[TO DO]: If a line of the records holds the word "Breda", copy it out.

[RECORDED INFORMATION]:
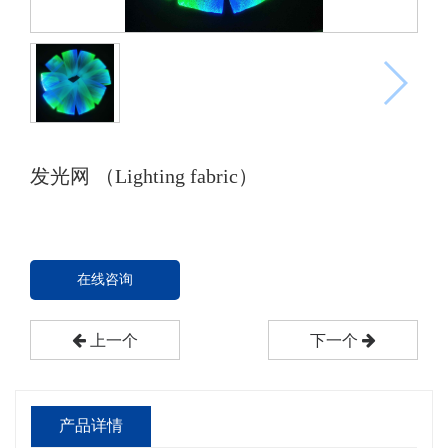
发光网 （Lighting fabric）
在线咨询
上一个
下一个
产品详情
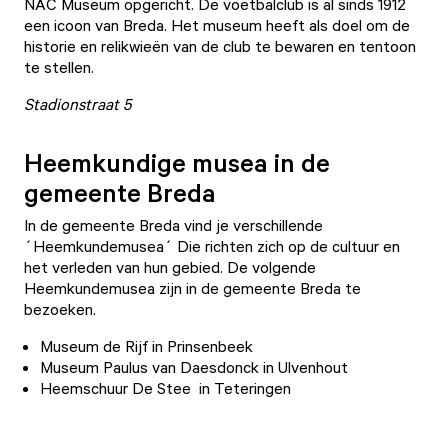
NAC Museum
opgericht. De voetbalclub is al sinds 1912
een icoon van Breda. Het museum heeft als doel om de
historie en relikwieën van de club te bewaren en tentoon
te stellen.
Stadionstraat 5
Heemkundige musea in de
gemeente Breda
In de gemeente Breda vind je verschillende
´Heemkundemusea´ Die richten zich op de cultuur en
het verleden van hun gebied. De volgende
Heemkundemusea zijn in de gemeente Breda te
bezoeken.
Museum de Rijf
in Prinsenbeek
Museum Paulus van Daesdonck
in Ulvenhout
Heemschuur De Stee
in Teteringen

[RESULT OF THIS EXERCISE]:
een icoon van Breda. Het museum heeft als doel om de
gemeente Breda
In de gemeente Breda vind je verschillende
Heemkundemusea zijn in de gemeente Breda te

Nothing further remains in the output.